#### [Problem to work on]
Your response should consist of the entries below, written out exactly.
▬▬▬▬▬▬▬▬▬▬
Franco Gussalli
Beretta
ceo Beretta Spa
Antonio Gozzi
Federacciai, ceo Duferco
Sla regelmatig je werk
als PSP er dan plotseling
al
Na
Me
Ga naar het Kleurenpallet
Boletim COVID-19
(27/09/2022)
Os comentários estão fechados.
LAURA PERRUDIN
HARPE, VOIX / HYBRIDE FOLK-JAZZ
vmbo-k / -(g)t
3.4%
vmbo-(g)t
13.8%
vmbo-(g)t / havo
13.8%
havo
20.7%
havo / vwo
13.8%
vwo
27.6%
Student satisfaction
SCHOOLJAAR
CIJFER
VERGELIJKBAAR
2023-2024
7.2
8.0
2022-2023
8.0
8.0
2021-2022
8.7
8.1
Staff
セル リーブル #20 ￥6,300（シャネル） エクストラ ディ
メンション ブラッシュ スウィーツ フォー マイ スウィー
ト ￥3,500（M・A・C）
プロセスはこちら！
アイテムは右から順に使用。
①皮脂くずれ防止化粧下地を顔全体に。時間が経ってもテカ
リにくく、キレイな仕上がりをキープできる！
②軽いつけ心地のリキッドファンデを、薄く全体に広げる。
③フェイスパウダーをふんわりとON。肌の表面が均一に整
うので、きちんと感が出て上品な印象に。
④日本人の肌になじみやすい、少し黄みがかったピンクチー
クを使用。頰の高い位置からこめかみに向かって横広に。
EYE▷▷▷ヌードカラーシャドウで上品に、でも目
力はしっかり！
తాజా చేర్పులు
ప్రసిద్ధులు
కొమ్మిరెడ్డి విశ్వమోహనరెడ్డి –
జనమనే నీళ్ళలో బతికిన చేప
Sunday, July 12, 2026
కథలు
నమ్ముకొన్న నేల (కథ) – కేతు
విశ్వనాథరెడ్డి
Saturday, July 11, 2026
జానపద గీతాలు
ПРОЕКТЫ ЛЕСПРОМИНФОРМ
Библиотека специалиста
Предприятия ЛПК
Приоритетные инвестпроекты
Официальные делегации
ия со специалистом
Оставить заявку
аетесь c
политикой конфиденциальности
▬▬▬▬▬▬▬▬▬▬
#### [Result for this task]
Franco Gussalli
Beretta
ceo Beretta Spa
Antonio Gozzi
Federacciai, ceo Duferco
Sla regelmatig je werk
als PSP er dan plotseling
al
Na
Me
Ga naar het Kleurenpallet
Boletim COVID-19
(27/09/2022)
Os comentários estão fechados.
LAURA PERRUDIN
HARPE, VOIX / HYBRIDE FOLK-JAZZ
vmbo-k / -(g)t
3.4%
vmbo-(g)t
13.8%
vmbo-(g)t / havo
13.8%
havo
20.7%
havo / vwo
13.8%
vwo
27.6%
Student satisfaction
SCHOOLJAAR
CIJFER
VERGELIJKBAAR
2023-2024
7.2
8.0
2022-2023
8.0
8.0
2021-2022
8.7
8.1
Staff
セル リーブル #20 ￥6,300（シャネル） エクストラ ディ
メンション ブラッシュ スウィーツ フォー マイ スウィー
ト ￥3,500（M・A・C）
プロセスはこちら！
アイテムは右から順に使用。
①皮脂くずれ防止化粧下地を顔全体に。時間が経ってもテカ
リにくく、キレイな仕上がりをキープできる！
②軽いつけ心地のリキッドファンデを、薄く全体に広げる。
③フェイスパウダーをふんわりとON。肌の表面が均一に整
うので、きちんと感が出て上品な印象に。
④日本人の肌になじみやすい、少し黄みがかったピンクチー
クを使用。頰の高い位置からこめかみに向かって横広に。
EYE▷▷▷ヌードカラーシャドウで上品に、でも目
力はしっかり！
తాజా చేర్పులు
ప్రసిద్ధులు
కొమ్మిరెడ్డి విశ్వమోహనరెడ్డి –
జనమనే నీళ్ళలో బతికిన చేప
Sunday, July 12, 2026
కథలు
నమ్ముకొన్న నేల (కథ) – కేతు
విశ్వనాథరెడ్డి
Saturday, July 11, 2026
జానపద గీతాలు
ПРОЕКТЫ ЛЕСПРОМИНФОРМ
Библиотека специалиста
Предприятия ЛПК
Приоритетные инвестпроекты
Официальные делегации
ия со специалистом
Оставить заявку
аетесь c
политикой конфиденциальности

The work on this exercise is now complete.